Saved data entries:
++++

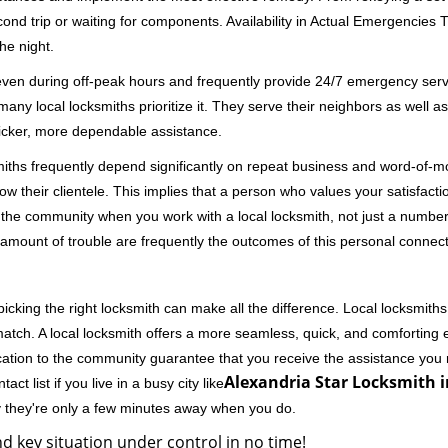
second trip or waiting for components. Availability in Actual Emergencies
he night.
 even during off-peak hours and frequently provide 24/7 emergency servi
 local locksmiths prioritize it. They serve their neighbors as well as 
uicker, more dependable assistance.
miths frequently depend significantly on repeat business and word-of
ow their clientele. This implies that a person who values your satisfactio
the community when you work with a local locksmith, not just a number
st amount of trouble are frequently the outcomes of this personal connect
cking the right locksmith can make all the difference. Local locksmiths
match. A local locksmith offers a more seamless, quick, and comforting e
cation to the community guarantee that you receive the assistance you r
Alexandria Star Locksmith i
ct list if you live in a busy city like
y they're only a few minutes away when you do.
d key situation under control in no time!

++++

TASK DETAILS:
Look above for the line with "even during off-peak" and the line with "the community when", and reproduce exactly those two lines plus every line between, nothing more.

YOUR SOLUTION:
 even during off-peak hours and frequently provide 24/7 emergency servi
 local locksmiths prioritize it. They serve their neighbors as well as 
uicker, more dependable assistance.
miths frequently depend significantly on repeat business and word-of
ow their clientele. This implies that a person who values your satisfactio
the community when you work with a local locksmith, not just a number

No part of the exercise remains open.